These arrests and other recent events have made clear that FARA isn’t working as designed and requires urgent reform. FARA is a transparency statute designed to help the government detect foreign agents and monitor foreign activities in America, and was
originally written in the 1930s. Over the past 80 years, it has failed to accomplish its intended goals. FARA’s broad and unclear definition of who should register as a foreign agent presents a danger of misuse. Under the current rules, the registry is flooded
with information that hinders the government’s ability to detect people who fail to register their activities.
The FIRM Act would narrow the disclosure requirements and modernize enforcement under FARA to better focus the DOJ’s efforts by allowing them to effectively target foreign agents that are currently going undetected. The FIRM Act does the following:
- Narrows the definition of a foreign principal to a foreign government or political party to make enforcement easier and more effective by clarifying who it targets.
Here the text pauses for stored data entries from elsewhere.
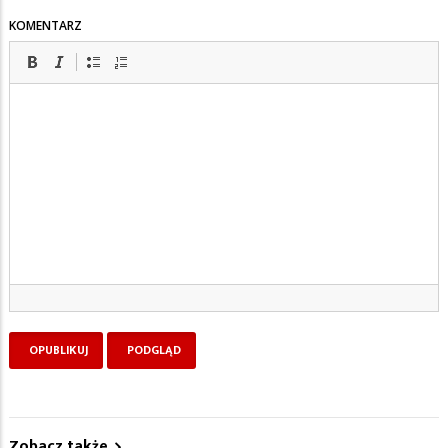
KOMENTARZ
Zobacz także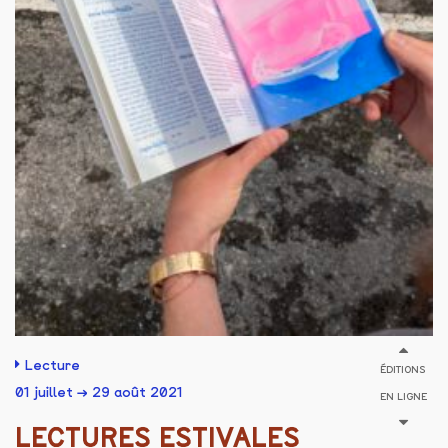
Lecture
ÉDITIONS
01 juillet → 29 août 2021
EN LIGNE
LECTURES ESTIVALES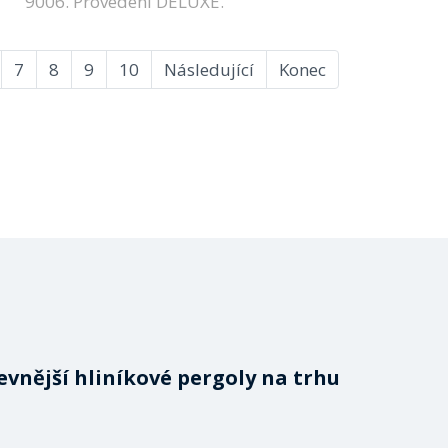
9006. Provedení DELUXE.
7
8
9
10
Následující
Konec
evnější hliníkové pergoly na trhu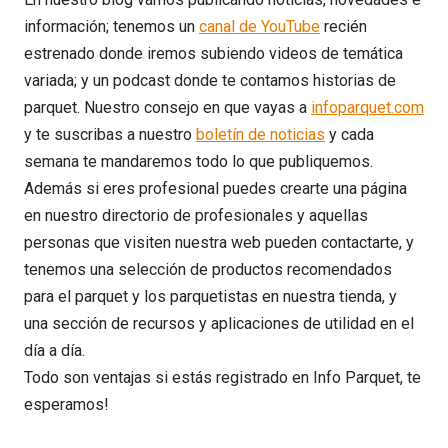
información; tenemos un
canal de YouTube
recién
estrenado donde iremos subiendo videos de temática
variada; y un podcast donde te contamos historias de
parquet. Nuestro consejo en que vayas a
infoparquet.com
y te suscribas a nuestro
boletín de noticias
y cada
semana te mandaremos todo lo que publiquemos.
Además si eres profesional puedes crearte una página
en nuestro directorio de profesionales y aquellas
personas que visiten nuestra web pueden contactarte, y
tenemos una selección de productos recomendados
para el parquet y los parquetistas en nuestra tienda, y
una sección de recursos y aplicaciones de utilidad en el
día a día.
Todo son ventajas si estás registrado en Info Parquet, te
esperamos!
The new definition firmly targets groups of concern without capturing innocuous groups like
tourism companies. - Closes a loophole in academia by requiring individuals and organizations funded by countries that are known human rights violators, and any countries that are prohibited from receiving assistance under the Foreign Assistance Act of 1961, from qualifying
for the scholastic and other exemptions. - Requires statements and supplements to be filed in a digitized format and to be uploaded to a public database that is fully searchable, sortable, and downloadable.
- Allows the DOJ to enact a civil penalty of up to $200,000 for not complying with the law, in addition to the existing criminal penalties.
- Moves regulation of the Lobbying Disclosure Act to the Department of Justice to make it easier to cross-reference the databases and ensure that everyone who should be registering, does so.